Peygamberimiz: “Ahlakınızı güzelleştiriniz” diyor...

İnsan eğitimle doğmaz, eğitimle yetişir.

İslam’da pişmanlık vardır, tevbe vardır, değişme vardır. Değişen insanlar bunun örneğidir.

Bir de her kötü alışkanlık sonradan kazanılır, istenirse bırakılır.

Kötülüklerle mücadele, hastalıklarla mücadele gibidir. Nasıl belirli yöntemlerle mikroplar öldürülüyor, hastalıklar tedavi ediliyorsa, ahlaksızlıkları gidermekle de böyledir...

Cenab –ı Allah hiçbir emeği boşa çıkarmaz.

Sadaka –i cariye olacak çocuğu yetiştirmek de mümkündür. Pişmanlık vesilesi olacak evladı da yetiştirmek mümkündür.

Her şeyden önce çocuğa iyi örnek olunmalıdır.

Peygamberimiz:

- “Çocuklarınız konuşmaya başladığı zaman Lailahe illallah ı öğretin. Okumaya başladıkları zaman da namazı emredin”

- “Çocuklarınızın ilk sözü “Lailahe İllallah” olsun.” (Ramuz: 33/3 – 76/1) der.

Çocuğun küçük yüreğine Allah, Kur’an, peygamber sevgilerini yerleştirirsek, başka sevgiler de ardından gelir.

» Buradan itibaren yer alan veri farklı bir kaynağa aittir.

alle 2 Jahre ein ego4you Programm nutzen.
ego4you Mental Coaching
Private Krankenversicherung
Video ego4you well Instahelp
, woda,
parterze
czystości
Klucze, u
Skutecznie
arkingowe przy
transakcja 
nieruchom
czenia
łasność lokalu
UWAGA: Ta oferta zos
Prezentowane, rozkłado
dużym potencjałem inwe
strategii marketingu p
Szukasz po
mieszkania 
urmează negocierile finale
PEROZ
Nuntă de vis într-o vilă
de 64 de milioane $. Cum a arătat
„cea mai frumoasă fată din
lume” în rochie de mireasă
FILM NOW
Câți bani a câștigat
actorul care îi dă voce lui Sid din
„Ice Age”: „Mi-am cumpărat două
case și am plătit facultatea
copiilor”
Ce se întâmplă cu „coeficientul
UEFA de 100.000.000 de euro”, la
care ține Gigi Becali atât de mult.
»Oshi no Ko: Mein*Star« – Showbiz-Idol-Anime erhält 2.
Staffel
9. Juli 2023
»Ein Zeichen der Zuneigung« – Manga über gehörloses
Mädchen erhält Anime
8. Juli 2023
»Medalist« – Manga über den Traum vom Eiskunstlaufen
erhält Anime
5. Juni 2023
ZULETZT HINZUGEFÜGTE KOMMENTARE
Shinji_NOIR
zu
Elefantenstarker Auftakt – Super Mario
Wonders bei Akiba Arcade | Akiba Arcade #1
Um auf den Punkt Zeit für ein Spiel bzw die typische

Suriye’de 30 profesör araştırma yapıyor.

Besmele ile kesilen hayvanla, besmele çekilmeden kesilen hayvan üzerinde.

Sonuç:

1- Besmelesiz kesilenin et dokularında pıhtılaşmış kan ve çoğalmaya müsait bakteri ve mikroplar tespit edilmiştir.

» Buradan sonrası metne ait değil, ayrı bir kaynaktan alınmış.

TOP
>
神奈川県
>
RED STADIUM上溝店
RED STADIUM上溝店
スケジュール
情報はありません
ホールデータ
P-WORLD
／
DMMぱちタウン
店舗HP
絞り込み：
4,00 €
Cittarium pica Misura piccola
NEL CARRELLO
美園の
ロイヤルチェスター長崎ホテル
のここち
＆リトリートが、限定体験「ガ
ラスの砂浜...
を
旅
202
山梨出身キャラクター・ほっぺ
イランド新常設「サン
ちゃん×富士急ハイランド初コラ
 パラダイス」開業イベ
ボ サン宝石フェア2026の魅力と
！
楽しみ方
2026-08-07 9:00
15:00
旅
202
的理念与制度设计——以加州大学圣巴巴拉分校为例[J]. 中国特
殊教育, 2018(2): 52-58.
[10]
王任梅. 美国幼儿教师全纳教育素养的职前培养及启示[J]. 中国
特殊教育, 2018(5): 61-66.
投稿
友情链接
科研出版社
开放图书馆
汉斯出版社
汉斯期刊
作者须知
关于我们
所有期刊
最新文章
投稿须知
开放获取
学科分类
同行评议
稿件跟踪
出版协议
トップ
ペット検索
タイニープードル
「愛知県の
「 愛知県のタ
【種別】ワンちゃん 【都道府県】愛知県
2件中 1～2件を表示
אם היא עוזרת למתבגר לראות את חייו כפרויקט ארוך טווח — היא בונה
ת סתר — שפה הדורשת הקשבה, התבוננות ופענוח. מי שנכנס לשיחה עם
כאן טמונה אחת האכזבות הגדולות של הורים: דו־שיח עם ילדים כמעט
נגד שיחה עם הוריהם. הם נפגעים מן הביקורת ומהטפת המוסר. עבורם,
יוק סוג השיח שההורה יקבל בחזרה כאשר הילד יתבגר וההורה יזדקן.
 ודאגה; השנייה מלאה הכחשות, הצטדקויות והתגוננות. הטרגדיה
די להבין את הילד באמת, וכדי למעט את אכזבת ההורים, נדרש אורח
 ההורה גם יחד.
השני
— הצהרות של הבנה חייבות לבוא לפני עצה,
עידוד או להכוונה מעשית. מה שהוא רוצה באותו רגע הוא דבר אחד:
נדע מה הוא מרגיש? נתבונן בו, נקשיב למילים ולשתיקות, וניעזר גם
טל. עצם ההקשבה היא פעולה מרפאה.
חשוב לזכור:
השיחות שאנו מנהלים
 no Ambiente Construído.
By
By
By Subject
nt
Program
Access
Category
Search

2- Besmele ile kesilmeyen hayvanın eti koyu renkte ve çabuk bozulma özelliği tespit edilmiştir. (2/6/2003) (Yeni Asya)

Mucizeye bakın.

Kur’an: “Üzerine Allah’ın adı anılmadan kesilen hayvanın etini yemeyiniz.” (Enam: 121) diyor. Ve bir ayette de:

- “Üzerine besmele çekilen hayvandan yiyin.” (Enam: 118) diye emrediyor.

İlk öğretilecek şeylerden biri de dilin terbiyesidir, dilin eğitimidir. Güzel konuşma eğitimidir.

Çocuğun ilk öğrenme yolu takliddir. Taklit ederek öğrenmeye çalışır. Doğrusu, kendi kendine başarması, şuurlu yapmasıdır. Taklide belirli ölçülerde müsaade edilmelidir.

Örnekler iyi sunulmalı, iyi şeyler öğrenmesi sağlanmalıdır.

Yedi yaşından sonra taklide müsaade edilmemelidir. Kişilik, ve kimliğinin gelişmesi sağlanmalıdır.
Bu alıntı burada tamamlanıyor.